▶ **What to do**
Tally the lines in the records below that contain "Engineering" and return only the result.

───

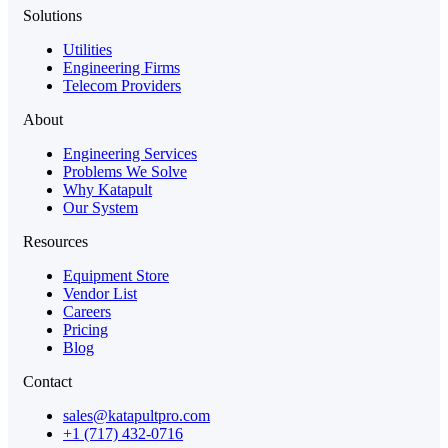
Solutions
Utilities
Engineering Firms
Telecom Providers
About
Engineering Services
Problems We Solve
Why Katapult
Our System
Resources
Equipment Store
Vendor List
Careers
Pricing
Blog
Contact
sales@katapultpro.com
+1 (717) 432-0716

───

▶ **Answer**
2